Nach Erdbeben in Indonesien: Tausende Tote befürchtet
Nach dem schweren Erdbeben an der Westküste Sumatras beginnt ein Wettlauf mit der Zeit, um Überlebende zu retten. Noch ist die betroffene Region kaum zugänglich.
BANGKOK taz | Für viele Indonesier an Sumatras Westküste ist es ein schreckliches Déjà-vu. Als am Mittwoch um 17.16 Uhr Ortszeit die Erde bebt, mögen sie geahnt haben, was auf sie zukommt. Die Ängste wurden Wirklichkeit: Häuser fielen in sich zusammen, Straßen rissen auf und Brücken stürzten ein, alle Telefonverbindungen wurden unterbrochen. Nichts ging mehr in Padang. Das Beben der Stärke 7,6 traf die 900.000-Einwohner-Stadt und ihre Umgebung schwer.

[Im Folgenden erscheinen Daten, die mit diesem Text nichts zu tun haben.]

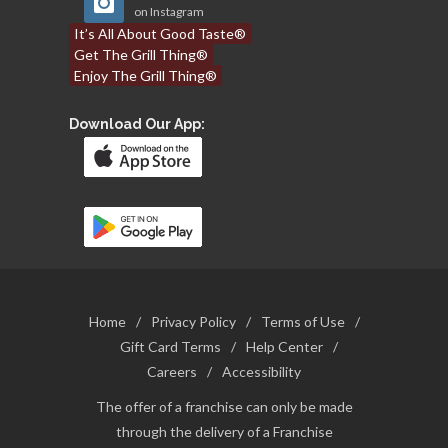
on Instagram
It’s All About Good Taste®
Get The Grill Thing®
Enjoy The Grill Thing®
Download Our App:
Home
/
Privacy Policy
/
Terms of Use
/
Gift Card Terms
/
Help Center
/
Careers
/
Accessibility
The offer of a franchise can only be made
through the delivery of a Franchise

Aus Angst vor neuen Erdstößen übernachteten viele Menschen im Freien. Andere versuchen, aus der Stadt zu gelangen - mit wenig Erfolg. Denn das Benzin ist knapp geworden. Die Lage vor Ort ist die Katastrophe nach der Katastrophe: Bis Donnerstagabend wurden mindestens 770 Tote geborgen. Viele Überlebende graben mit bloßen Händen nach den Verschütteten.
Die Behörden vermuten, dass sich allein in Padang noch mehrere tausend Menschen unter Trümmern befinden. Das indonesische "TV One" zeigt eine Frau, die vor einer zerstörten Schule steht und fleht: "Immer wieder sehe ich das Gesicht meiner Tochter vor mir. Ich hoffe, dass die Rettungskräfte ihr da heraushelfen können!"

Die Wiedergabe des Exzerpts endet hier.